The Overlooked Financial Tool That’s Helping Me Retire Early
October 11, 2021
By Stephanie Evans
I was 40 years old when my dad died in 2013. The experience forever changed the way I look at my own future.
Above all, of course, I grieved the loss of my hero, my rock, my irreplaceable guide. His death prompted a lot of reflection—about how he lived his life and how I was living mine. Then there were the practicalities: making arrangements, paying medical, funeral, and burial costs, and ensuring that my mother—suddenly a widow—had sufficient resources to continue to live comfortably.
I came away from all this with two firm resolutions. First, having witnessed how my father’s life insurance policy helped my family cover the expenses of his death and give my mom a nice financial cushion, I was determined to have enough coverage to do the same for my husband in case something happened to me. Second, before any such untimely end came, I vowed to live my life to the fullest. That meant concentrating on my goal to retire at 55.
One product, two purposes.
Not long after the funeral, I visited my financial advisor and laid out these goals. That’s when he asked if I had ever considered taking out a permanent life insurance policy. Perhaps, he suggested, it might offer a way to help me meet both my objectives.
Like all life insurance, permanent policies provide a payout to your family when you die. But unlike a term policy, permanent policies have a component, called the “cash value” or the “account value.” Essentially, you pay a monthly premium, part of which goes toward the insurance and part of which goes into the account value. This can grow tax-deferred, and over the years may potentially grow to serve as a nest egg you can use however you see fit. Types of permanent insurance include universal life and whole life.

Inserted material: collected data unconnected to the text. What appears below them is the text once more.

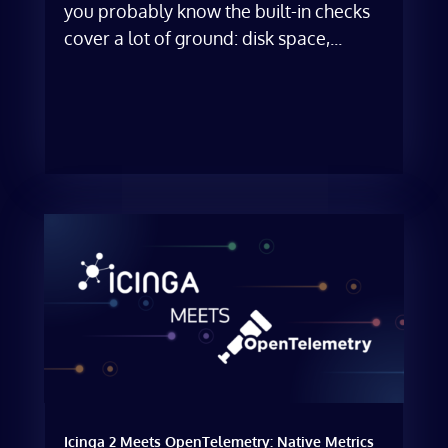
you probably know the built-in checks
cover a lot of ground: disk space,...
Icinga 2 Meets OpenTelemetry: Native Metrics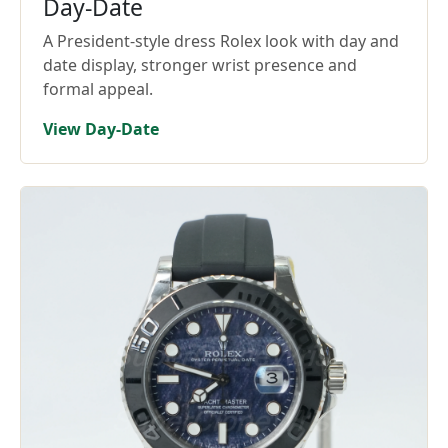
Day-Date
A President-style dress Rolex look with day and
date display, stronger wrist presence and
formal appeal.
View Day-Date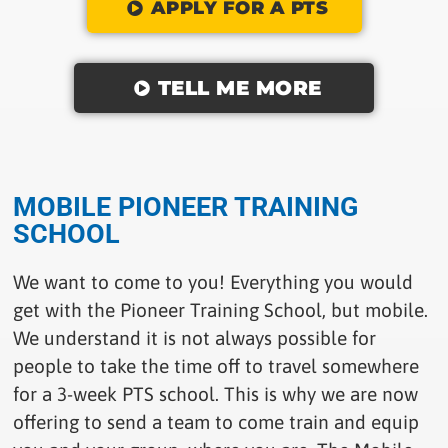
APPLY FOR A PTS
TELL ME MORE
MOBILE PIONEER TRAINING
SCHOOL
We want to come to you! Everything you would
get with the Pioneer Training School, but mobile.
We understand it is not always possible for
people to take the time off to travel somewhere
for a 3-week PTS school. This is why we are now
offering to send a team to come train and equip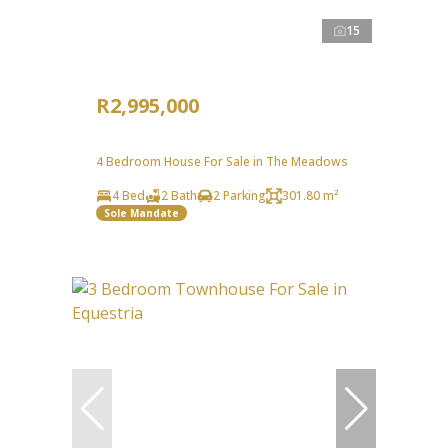
15
R2,995,000
4 Bedroom House For Sale in The Meadows
4 Bed
2 Bath
2 Parking
301.80 m²
Sole Mandate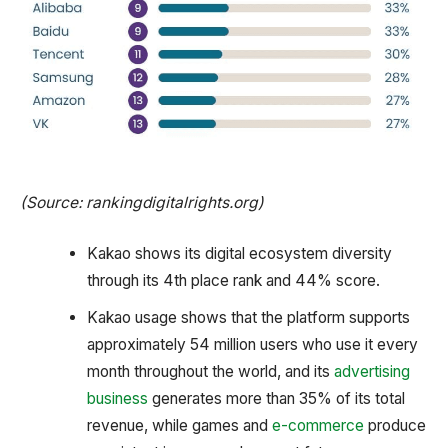
(Source: rankingdigitalrights.org)
Kakao shows its digital ecosystem diversity
through its 4th place rank and 44% score.
Kakao usage shows that the platform supports
approximately 54 million users who use it every
month throughout the world, and its
advertising
business
generates more than 35% of its total
revenue, while games and
e-commerce
produce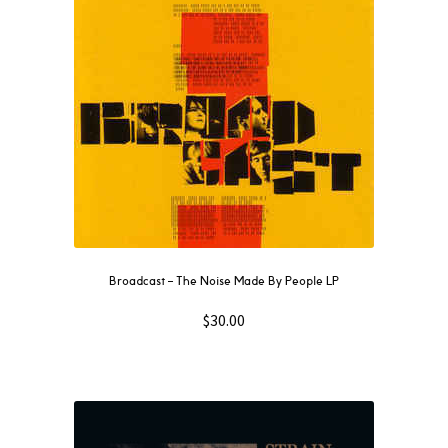
Broadcast ‎– The Noise Made By People LP
$
30.00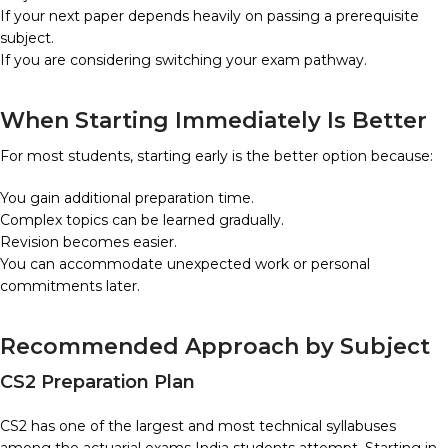
If your next paper depends heavily on passing a prerequisite
subject.
If you are considering switching your exam pathway.
When Starting Immediately Is Better
For most students, starting early is the better option because:
You gain additional preparation time.
Complex topics can be learned gradually.
Revision becomes easier.
You can accommodate unexpected work or personal
commitments later.
Recommended Approach by Subject
CS2 Preparation Plan
CS2 has one of the largest and most technical syllabuses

A universal life policy appealed to me. At the time, I had life insurance coverage through my job as well as a small life insurance policy I bought on my own. It was enough to cover my funeral and burial costs but not much else. Without my income, my husband would be unable to pay our mortgage. We don’t have children, but at the time we’d been discussing the possibility. The universal life policy I was considering paid out a death benefit of $1 million, which would provide more than adequate security for my husband in the event of my death.
But my particular financial situation was another reason I found universal life attractive. I’ve been fortunate to work for a company for more than 20 years that has both a generous pension and a retirement plan for its employees. The stumbling block for me was that I hoped to retire at 55, and the pension and retirement benefits don’t kick in until I turn 59 1/2. I needed a stopgap for those years in between retiring and being able to withdraw from those benefits. That’s where the universal life policy I ended up buying may come in handy.
The right fit for the life I want.
Universal life insurance isn’t for everyone. When my financial advisor proposed it, I read several articles that warned that it takes time for the policy’s cash value to grow large enough to be used as an income stream. Indeed, in my case, it has required some patience. But now, seven years after buying the policy, I see that it’s a good fit for me and my needs. Right now I’m on track to retire at 57 or 58. My plan is to use the cash value to create an income stream when I retire.
At that time, I should have sufficient cash value to withdraw funds out of the policy’s cash value up to my “basis,” or the amount of money I’ve paid in via premiums. Though withdrawals of interest credited to the policy’s cash value are taxable, withdrawals up to my basis are tax-free. I will also have the option to take out a loan on the policy’s cash value, either as a lump sum or a series of withdrawals. Interest rates on these types of loans may be lower than what I can get from a bank. The loan is tax-free, and I won’t even necessarily have to pay back the principal, just the interest on the unpaid balance. Meanwhile, I will continue to earn interest on the policy’s full cash value. All I have to do is make sure my outstanding loan and interest don’t exceed that cash value, or the policy might lapse. And I have to remember that any unpaid balance at the time of my death will be deducted from the death benefit.
I should be secure enough to leap into a retirement with plenty of travel with my husband. I plan to take my mom on some of those trips. She hasn’t traveled much since dad died, and there’s no one I’d rather see the world with.